Recorded information:
BEGIN

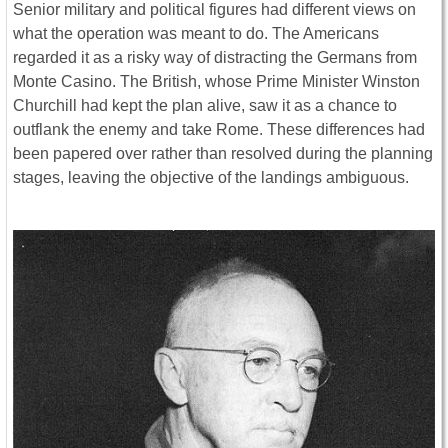
Senior military and political figures had different views on
what the operation was meant to do. The Americans
regarded it as a risky way of distracting the Germans from
Monte Casino. The British, whose Prime Minister Winston
Churchill had kept the plan alive, saw it as a chance to
outflank the enemy and take Rome. These differences had
been papered over rather than resolved during the planning
stages, leaving the objective of the landings ambiguous.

END

Assignment:
Could you give all of the data again exactly as written, omitting any pictures?

Answer for this exercise:
Senior military and political figures had different views on
what the operation was meant to do. The Americans
regarded it as a risky way of distracting the Germans from
Monte Casino. The British, whose Prime Minister Winston
Churchill had kept the plan alive, saw it as a chance to
outflank the enemy and take Rome. These differences had
been papered over rather than resolved during the planning
stages, leaving the objective of the landings ambiguous.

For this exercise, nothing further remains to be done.